Um filme, acima de tudo, de muita beleza e delicadeza, com destaque para a música e para a paisagem. A bela Itália. O filme tem três indicações para a estatueta: A de melhor filme, de melhor roteiro adaptado e a de melhor canção. James Ivory, adapta o original homônimo do escritor egípcio, André Aciman. Um filme para muito além do mero entretenimento, para toda a complexidade do ser humano.

Este levou a estatueta de melhor roteiro adaptado.


quinta-feira, 1 de fevereiro de 2018

The Post. A guerra secreta. Steven Spielberg.

Um filme grandioso. Li num comentário que o filme não existiria se Donald Trump não se tivesse eleito presidente dos Estados Unidos. Seria uma homenagem à sua barbárie, que lhe foi prestada pelo conhecido diretor Steven Spielberg e servir também como um alerta para que o truculento presidente respeite a liberdade de imprensa. O filme é The Post - A guerra secreta. O tema é a sempre controvertida guerra do Vietnã (1955-1975).

 A força do filme está nos diálogos e na corajosa ação em defesa da liberdade de imprensa. O título do filme The Post já nos indica que o jornal tema é o Washington Post, na época, ainda um jornal local de pequeno porte. Kat Graham (Meryl Streep) é a proprietária, que o recebe como herança da família. Portanto, temos aí um importante componente do filme. A proprietária é uma mulher. O jornal quer crescer e por isso lança ações suas na Bolsa de Valores. Esse fato requer cuidados. O jornal deverá ter credibilidade, aliada a muita prudência. Ele precisa se conter.

E precisa estar de olho nos concorrentes. Ben Bradlee (Tom Hanks), o editor chefe, não tem pruridos morais no sentido de espionar a concorrência para ver as suas linhas de investigação. Isso dá resultados. O enredo do filme começa efetivamente quando o New York Times publica documentos secretos do Pentágono e, em contrapartida, recebe a ação do presidente Nixon (1969-1974) no sentido de barrar as publicações, pela Lei da Espionagem, questões de segurança nacional. Kennedy e Johnson eram mais benevolentes. Nixon, pelo que o filme indica, era um tremendo de um mau caráter.
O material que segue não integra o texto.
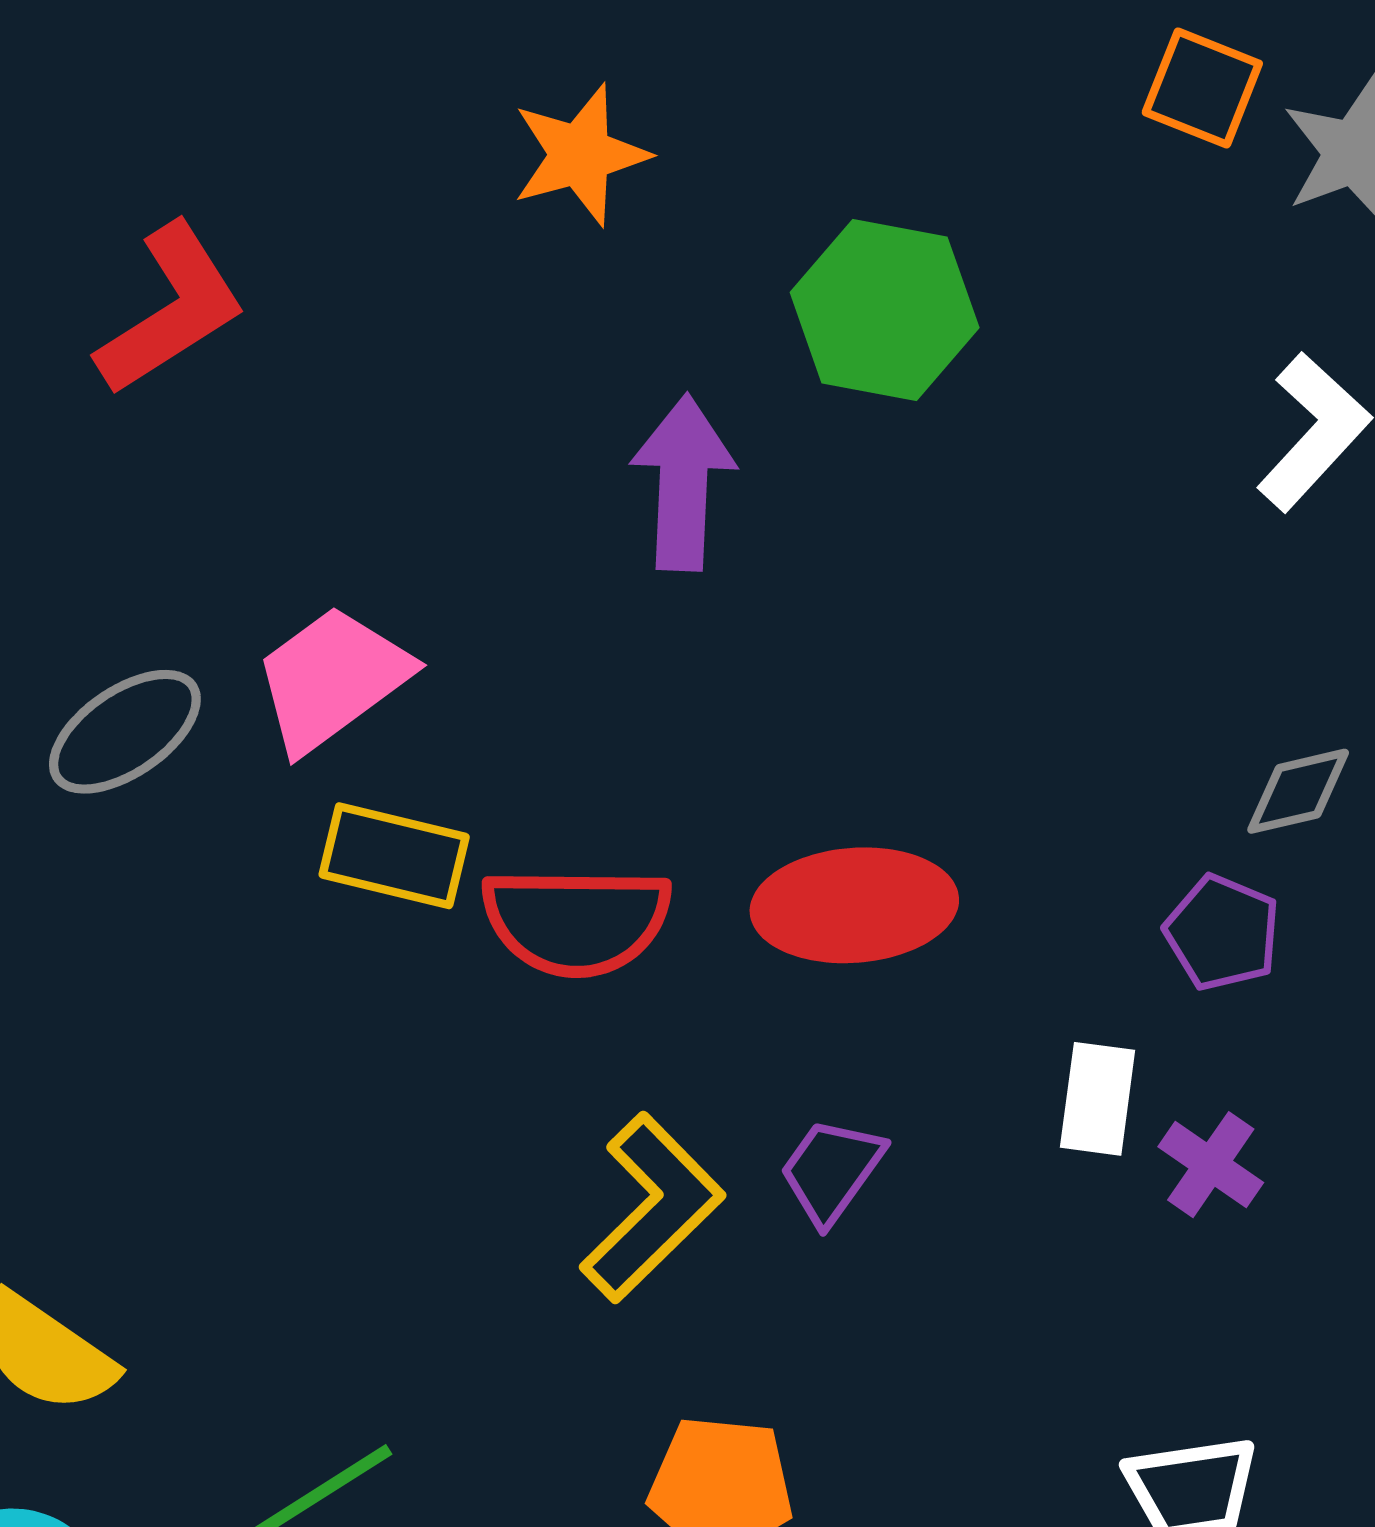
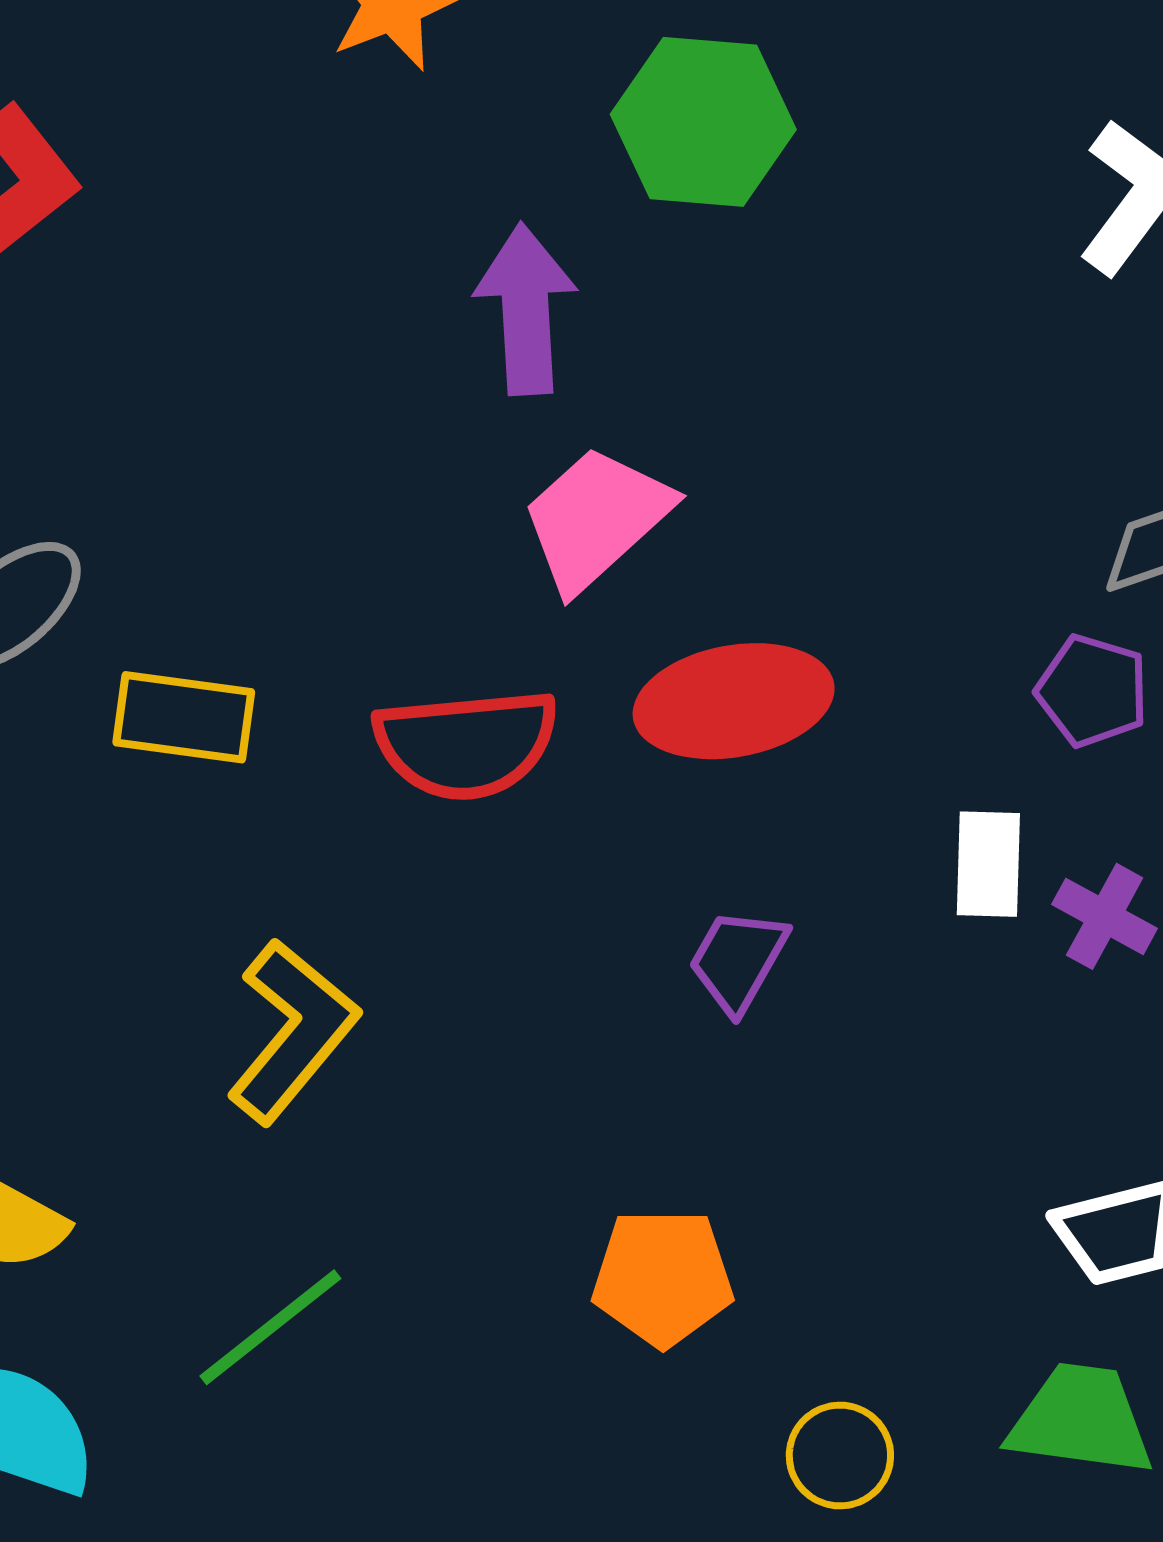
pink trapezoid: (332, 679) -> (596, 519), moved
yellow rectangle: (394, 856) -> (184, 717), moved
yellow L-shape: (652, 1208) -> (292, 1031), moved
O Washington Post também tem os documentos em mão. Publica ou não publica? Ponderações por todos os lados. O advogado faz alertas e o mesmo procedimento é adotado por uma espécie de consultor de assuntos financeiros. As ações lançadas na bolsa precisam ser consideradas. Qual seria a reação dos investidores? Ben tudo faz para que os documentos sejam publicados. Alertado de que poderia ser preso, tem dúvidas. Kat dará a palavra final. Contra quase todos, toma a decisão em favor da publicação. Ela é um sucesso. Praticamente todos os jornais americanos acompanham a sua decisão e também os publicam.

O último round do enredo se dará na justiça, na Suprema Corte. Com grande suspense o resultado é aguardado. Quem triunfará? O resultado não foi nenhuma unanimidade. 6 a 3 foi decisão da Corte em favor da liberdade de imprensa. Se consagra o princípio de que esta liberdade precisa ser testada para ver se ela realmente existe. "O único jeito de defender a liberdade de publicação é publicando", diz uma espécie de mensagem final do filme.

O filme tem muitos méritos. A atuação política de Steven Spielberg é bem conhecida. Ele se expõe. Em tempos obscuros como os nossos, de Trump e de golpe em marcha no Brasil o tema precisa ser exposto. O comportamento da grande mídia brasileira precisa ver este filme e aprender com ele, que a liberdade de imprensa precisa ser utilizada em favor dos governados e não dos governantes, ou ainda pior, pela verba recebida dos governantes. Filme também obrigatório para ser exibido nos cursos de jornalismo. Há muito o que aprender com o filme e com as suas mensagens. Duas indicações a Oscar. Melhor filme e melhor atriz. A temporada do Oscar promete.